Instructions for the task:
Line by line, copy the material below exactly.

Records for this task:

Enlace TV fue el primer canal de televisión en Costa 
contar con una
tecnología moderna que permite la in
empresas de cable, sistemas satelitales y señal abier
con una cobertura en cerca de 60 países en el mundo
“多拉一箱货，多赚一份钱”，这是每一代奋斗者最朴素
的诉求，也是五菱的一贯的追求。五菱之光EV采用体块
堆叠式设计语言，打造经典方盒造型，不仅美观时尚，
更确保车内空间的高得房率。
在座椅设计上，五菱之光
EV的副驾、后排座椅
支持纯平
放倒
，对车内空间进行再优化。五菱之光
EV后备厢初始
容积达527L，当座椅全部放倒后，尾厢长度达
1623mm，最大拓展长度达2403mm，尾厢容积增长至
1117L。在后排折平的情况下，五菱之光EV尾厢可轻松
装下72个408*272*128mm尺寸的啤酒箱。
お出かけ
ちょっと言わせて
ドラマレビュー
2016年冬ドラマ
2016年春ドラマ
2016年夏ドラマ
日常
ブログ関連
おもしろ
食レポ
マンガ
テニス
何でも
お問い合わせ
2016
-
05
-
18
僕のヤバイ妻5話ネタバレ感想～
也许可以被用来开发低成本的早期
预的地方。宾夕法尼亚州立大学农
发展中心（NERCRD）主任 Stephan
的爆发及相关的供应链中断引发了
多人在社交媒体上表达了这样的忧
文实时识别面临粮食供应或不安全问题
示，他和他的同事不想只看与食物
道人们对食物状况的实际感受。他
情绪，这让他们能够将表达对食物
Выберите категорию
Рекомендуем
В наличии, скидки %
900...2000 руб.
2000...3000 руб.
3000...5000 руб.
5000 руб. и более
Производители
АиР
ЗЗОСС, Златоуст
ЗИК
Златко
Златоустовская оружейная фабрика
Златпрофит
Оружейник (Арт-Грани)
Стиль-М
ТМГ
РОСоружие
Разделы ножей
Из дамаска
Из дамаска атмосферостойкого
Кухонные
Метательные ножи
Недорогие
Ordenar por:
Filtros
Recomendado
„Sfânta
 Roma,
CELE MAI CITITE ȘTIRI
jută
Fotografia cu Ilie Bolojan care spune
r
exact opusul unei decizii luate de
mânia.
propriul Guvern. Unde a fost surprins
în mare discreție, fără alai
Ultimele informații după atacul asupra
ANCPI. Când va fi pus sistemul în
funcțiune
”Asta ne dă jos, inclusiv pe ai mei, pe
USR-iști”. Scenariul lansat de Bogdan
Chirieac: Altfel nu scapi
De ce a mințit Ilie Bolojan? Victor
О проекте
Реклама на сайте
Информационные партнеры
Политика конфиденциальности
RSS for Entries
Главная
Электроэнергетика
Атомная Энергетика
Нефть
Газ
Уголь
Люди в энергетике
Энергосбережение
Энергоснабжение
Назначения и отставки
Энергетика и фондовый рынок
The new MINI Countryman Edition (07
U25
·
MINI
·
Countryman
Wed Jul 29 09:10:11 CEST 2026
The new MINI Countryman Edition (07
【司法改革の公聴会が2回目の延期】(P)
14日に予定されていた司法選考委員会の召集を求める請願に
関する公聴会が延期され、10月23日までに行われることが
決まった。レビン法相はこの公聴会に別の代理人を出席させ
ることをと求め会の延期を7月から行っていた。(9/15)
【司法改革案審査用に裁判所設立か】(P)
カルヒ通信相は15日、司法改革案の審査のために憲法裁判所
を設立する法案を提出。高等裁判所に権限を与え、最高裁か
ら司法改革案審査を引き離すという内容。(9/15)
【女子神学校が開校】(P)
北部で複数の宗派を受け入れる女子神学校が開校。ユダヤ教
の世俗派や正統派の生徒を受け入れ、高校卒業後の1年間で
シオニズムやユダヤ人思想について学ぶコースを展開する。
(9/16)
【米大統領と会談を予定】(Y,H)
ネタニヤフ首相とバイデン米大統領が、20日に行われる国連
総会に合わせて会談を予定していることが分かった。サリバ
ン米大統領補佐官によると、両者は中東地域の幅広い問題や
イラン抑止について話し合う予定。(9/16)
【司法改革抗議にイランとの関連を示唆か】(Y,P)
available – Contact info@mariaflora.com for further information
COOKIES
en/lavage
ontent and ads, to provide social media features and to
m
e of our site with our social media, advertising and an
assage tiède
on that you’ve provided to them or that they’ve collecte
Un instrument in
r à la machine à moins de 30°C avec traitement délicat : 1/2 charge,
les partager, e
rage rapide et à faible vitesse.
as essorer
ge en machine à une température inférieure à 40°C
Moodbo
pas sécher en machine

Reply to the exercise:
Enlace TV fue el primer canal de televisión en Costa 
contar con una
tecnología moderna que permite la in
empresas de cable, sistemas satelitales y señal abier
con una cobertura en cerca de 60 países en el mundo
“多拉一箱货，多赚一份钱”，这是每一代奋斗者最朴素
的诉求，也是五菱的一贯的追求。五菱之光EV采用体块
堆叠式设计语言，打造经典方盒造型，不仅美观时尚，
更确保车内空间的高得房率。
在座椅设计上，五菱之光
EV的副驾、后排座椅
支持纯平
放倒
，对车内空间进行再优化。五菱之光
EV后备厢初始
容积达527L，当座椅全部放倒后，尾厢长度达
1623mm，最大拓展长度达2403mm，尾厢容积增长至
1117L。在后排折平的情况下，五菱之光EV尾厢可轻松
装下72个408*272*128mm尺寸的啤酒箱。
お出かけ
ちょっと言わせて
ドラマレビュー
2016年冬ドラマ
2016年春ドラマ
2016年夏ドラマ
日常
ブログ関連
おもしろ
食レポ
マンガ
テニス
何でも
お問い合わせ
2016
-
05
-
18
僕のヤバイ妻5話ネタバレ感想～
也许可以被用来开发低成本的早期
预的地方。宾夕法尼亚州立大学农
发展中心（NERCRD）主任 Stephan
的爆发及相关的供应链中断引发了
多人在社交媒体上表达了这样的忧
文实时识别面临粮食供应或不安全问题
示，他和他的同事不想只看与食物
道人们对食物状况的实际感受。他
情绪，这让他们能够将表达对食物
Выберите категорию
Рекомендуем
В наличии, скидки %
900...2000 руб.
2000...3000 руб.
3000...5000 руб.
5000 руб. и более
Производители
АиР
ЗЗОСС, Златоуст
ЗИК
Златко
Златоустовская оружейная фабрика
Златпрофит
Оружейник (Арт-Грани)
Стиль-М
ТМГ
РОСоружие
Разделы ножей
Из дамаска
Из дамаска атмосферостойкого
Кухонные
Метательные ножи
Недорогие
Ordenar por:
Filtros
Recomendado
„Sfânta
 Roma,
CELE MAI CITITE ȘTIRI
jută
Fotografia cu Ilie Bolojan care spune
r
exact opusul unei decizii luate de
mânia.
propriul Guvern. Unde a fost surprins
în mare discreție, fără alai
Ultimele informații după atacul asupra
ANCPI. Când va fi pus sistemul în
funcțiune
”Asta ne dă jos, inclusiv pe ai mei, pe
USR-iști”. Scenariul lansat de Bogdan
Chirieac: Altfel nu scapi
De ce a mințit Ilie Bolojan? Victor
О проекте
Реклама на сайте
Информационные партнеры
Политика конфиденциальности
RSS for Entries
Главная
Электроэнергетика
Атомная Энергетика
Нефть
Газ
Уголь
Люди в энергетике
Энергосбережение
Энергоснабжение
Назначения и отставки
Энергетика и фондовый рынок
The new MINI Countryman Edition (07
U25
·
MINI
·
Countryman
Wed Jul 29 09:10:11 CEST 2026
The new MINI Countryman Edition (07
【司法改革の公聴会が2回目の延期】(P)
14日に予定されていた司法選考委員会の召集を求める請願に
関する公聴会が延期され、10月23日までに行われることが
決まった。レビン法相はこの公聴会に別の代理人を出席させ
ることをと求め会の延期を7月から行っていた。(9/15)
【司法改革案審査用に裁判所設立か】(P)
カルヒ通信相は15日、司法改革案の審査のために憲法裁判所
を設立する法案を提出。高等裁判所に権限を与え、最高裁か
ら司法改革案審査を引き離すという内容。(9/15)
【女子神学校が開校】(P)
北部で複数の宗派を受け入れる女子神学校が開校。ユダヤ教
の世俗派や正統派の生徒を受け入れ、高校卒業後の1年間で
シオニズムやユダヤ人思想について学ぶコースを展開する。
(9/16)
【米大統領と会談を予定】(Y,H)
ネタニヤフ首相とバイデン米大統領が、20日に行われる国連
総会に合わせて会談を予定していることが分かった。サリバ
ン米大統領補佐官によると、両者は中東地域の幅広い問題や
イラン抑止について話し合う予定。(9/16)
【司法改革抗議にイランとの関連を示唆か】(Y,P)
available – Contact info@mariaflora.com for further information
COOKIES
en/lavage
ontent and ads, to provide social media features and to
m
e of our site with our social media, advertising and an
assage tiède
on that you’ve provided to them or that they’ve collecte
Un instrument in
r à la machine à moins de 30°C avec traitement délicat : 1/2 charge,
les partager, e
rage rapide et à faible vitesse.
as essorer
ge en machine à une température inférieure à 40°C
Moodbo
pas sécher en machine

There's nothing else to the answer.